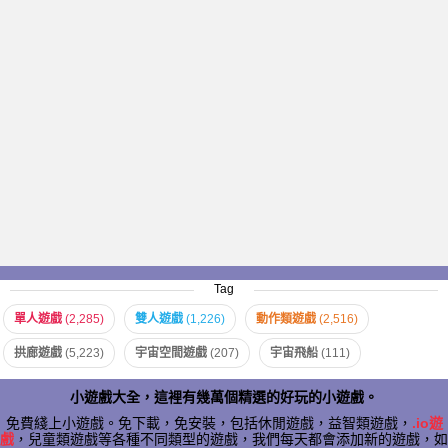
Tag
單人遊戲
(2,285)
雙人遊戲
(1,226)
動作類遊戲
(2,516)
拱廊遊戲
(5,223)
宇宙空間遊戲
(207)
宇宙飛船
(111)
小遊戲大全，這裡有幾萬個精選的好玩的小遊戲。
免費綫上小遊戲。免下載，免安裝，包括休閒遊戲，益智類遊戲，
.io遊
戲
，兒童類遊戲等各種不同類型的遊戲，我們每天都會添加新的遊戲，如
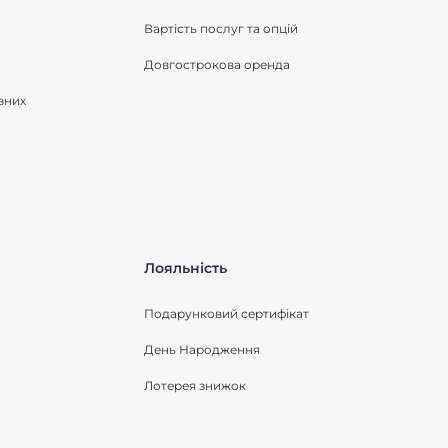
Вартість послуг та опцій
Довгострокова оренда
вних
Лояльність
Подарунковий сертифікат
День Народження
Лотерея знижок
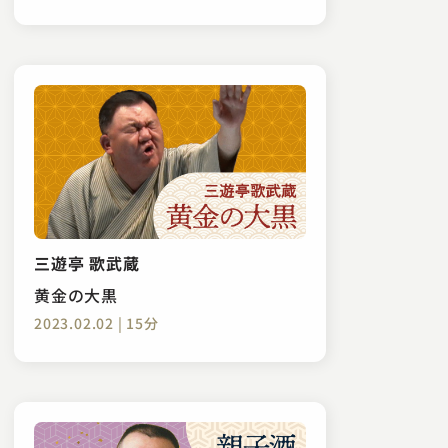
三遊亭 歌武蔵
黄金の大黒
2023.02.02 | 15分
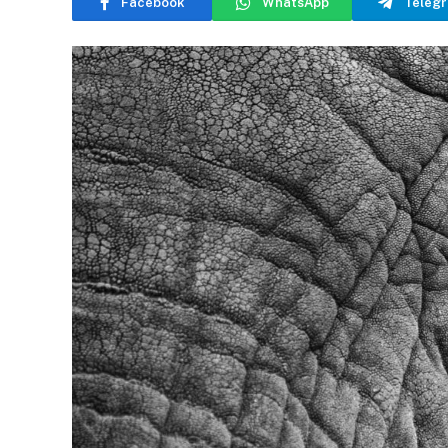
Facebook
WhatsApp
Teleg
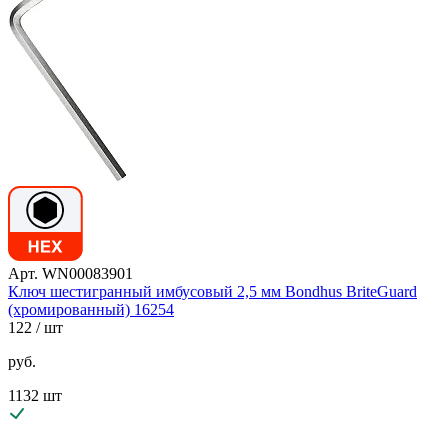
Арт. WN00083901
Ключ шестигранный имбусовый 2,5 мм Bondhus BriteGuard
(хромированный) 16254
122
/ шт
руб.
1132 шт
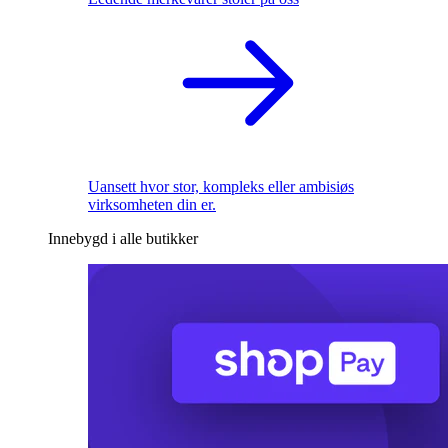
Uansett hvor stor, kompleks eller ambisiøs
virksomheten din er.
Innebygd i alle butikker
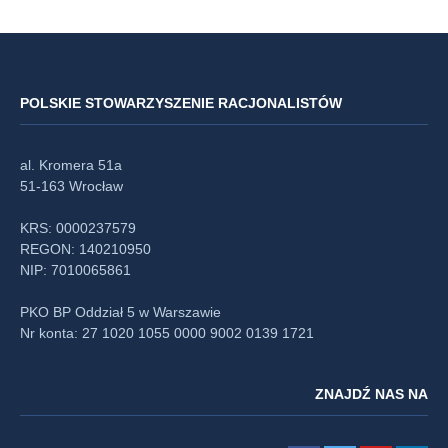
POLSKIE STOWARZYSZENIE RACJONALISTÓW
al. Kromera 51a
51-163 Wrocław
KRS: 0000237579
REGON: 140210950
NIP: 7010065861
PKO BP Oddział 5 w Warszawie
Nr konta: 27 1020 1055 0000 9002 0139 1721
ZNAJDŹ NAS NA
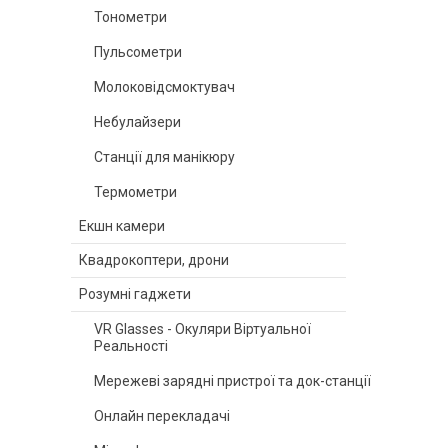
Тонометри
Пульсометри
Молоковідсмоктувач
Небулайзери
Станції для манікюру
Термометри
Екшн камери
Квадрокоптери, дрони
Розумні гаджети
VR Glasses - Окуляри Віртуальної
Реальності
Мережеві зарядні пристрої та док-станції
Онлайн перекладачі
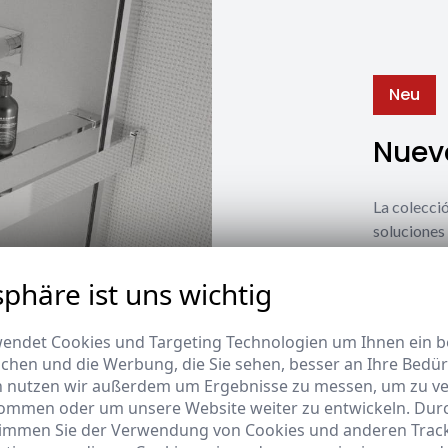
Neu
Nuevo
La coleccio
soluciones 
estilos y n
sphäre ist uns wichtig
Ver nuevos
endet Cookies und Targeting Technologien um Ihnen ein be
ichen und die Werbung, die Sie sehen, besser an Ihre Bedü
n nutzen wir außerdem um Ergebnisse zu messen, um zu v
ommen oder um unsere Website weiter zu entwickeln. Durc
timmen Sie der Verwendung von Cookies und anderen Trac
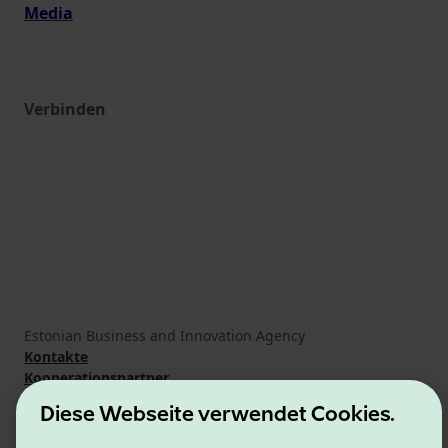
Media
Verbinden
Estonian Business and Innovation Agency
Kontakte
Kooperationspartner
Nutzungsbedingungen
Diese Webseite verwendet Cookies.
Cookie- und Datenschutzrichtlinie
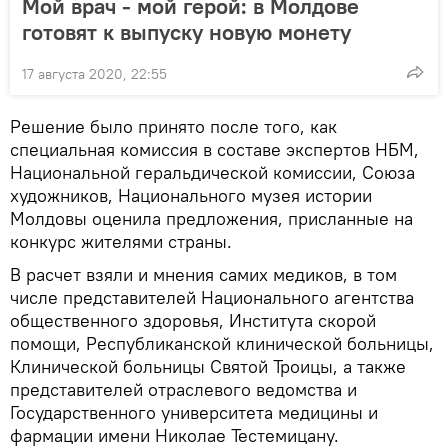
Мой врач - мой герой: в Молдове
готовят к выпуску новую монету
17 августа 2020, 22:55
Решение было принято после того, как
специальная комиссия в составе экспертов НБМ,
Национальной геральдической комиссии, Союза
художников, Национального музея истории
Молдовы оценила предложения, присланные на
конкурс жителями страны.
В расчет взяли и мнения самих медиков, в том
числе представителей Национального агентства
общественного здоровья, Института скорой
помощи, Республиканской клинической больницы,
Клинической больницы Святой Троицы, а также
представителей отраслевого ведомства и
Государственного университета медицины и
фармации имени Николае Тестемицану.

**WHAT THE TASK ASKS**
Leave out the images and write out the listing above exactly.

**SOLVED EXERCISE**
Tag
單人遊戲
(2,285)
雙人遊戲
(1,226)
動作類遊戲
(2,516)
拱廊遊戲
(5,223)
宇宙空間遊戲
(207)
宇宙飛船
(111)
小遊戲大全，這裡有幾萬個精選的好玩的小遊戲。
免費綫上小遊戲。免下載，免安裝，包括休閒遊戲，益智類遊戲，
.io遊
戲
，兒童類遊戲等各種不同類型的遊戲，我們每天都會添加新的遊戲，如
Вартість послуг та опцій
Довгострокова оренда
вних
Лояльність
Подарунковий сертифікат
День Народження
Лотерея знижок
三遊亭 歌武蔵
黄金の大黒
2023.02.02 | 15分
Facebook
WhatsApp
Teleg
Арт. WN00083901
Ключ шестигранный имбусовый 2,5 мм Bondhus BriteGuard
(хромированный) 16254
122
/ шт
руб.
1132 шт
Uansett hvor stor, kompleks eller ambisiøs
virksomheten din er.
Innebygd i alle butikker
POLSKIE STOWARZYSZENIE RACJONALISTÓW
al. Kromera 51a
51-163 Wrocław
KRS: 0000237579
REGON: 140210950
NIP: 7010065861
PKO BP Oddział 5 w Warszawie
Nr konta: 27 1020 1055 0000 9002 0139 1721
ZNAJDŹ NAS NA
Тонометри
Пульсометри
Молоковідсмоктувач
Небулайзери
Станції для манікюру
Термометри
Екшн камери
Квадрокоптери, дрони
Розумні гаджети
VR Glasses - Окуляри Віртуальної
Реальності
Мережеві зарядні пристрої та док-станції
Онлайн перекладачі
Neu
Nuevo
La coleccio
soluciones 
estilos y n
sphäre ist uns wichtig
Ver nuevos
endet Cookies und Targeting Technologien um Ihnen ein be
ichen und die Werbung, die Sie sehen, besser an Ihre Bedü
n nutzen wir außerdem um Ergebnisse zu messen, um zu v
ommen oder um unsere Website weiter zu entwickeln. Durc
timmen Sie der Verwendung von Cookies und anderen Trac
Media
Verbinden
Estonian Business and Innovation Agency
Kontakte
Kooperationspartner
Nutzungsbedingungen
Diese Webseite verwendet Cookies.
Cookie- und Datenschutzrichtlinie
Мой врач - мой герой: в Молдове
готовят к выпуску новую монету
17 августа 2020, 22:55
Решение было принято после того, как
специальная комиссия в составе экспертов НБМ,
Национальной геральдической комиссии, Союза
художников, Национального музея истории
Молдовы оценила предложения, присланные на
конкурс жителями страны.
В расчет взяли и мнения самих медиков, в том
числе представителей Национального агентства
общественного здоровья, Института скорой
помощи, Республиканской клинической больницы,
Клинической больницы Святой Троицы, а также
представителей отраслевого ведомства и
Государственного университета медицины и
фармации имени Николае Тестемицану.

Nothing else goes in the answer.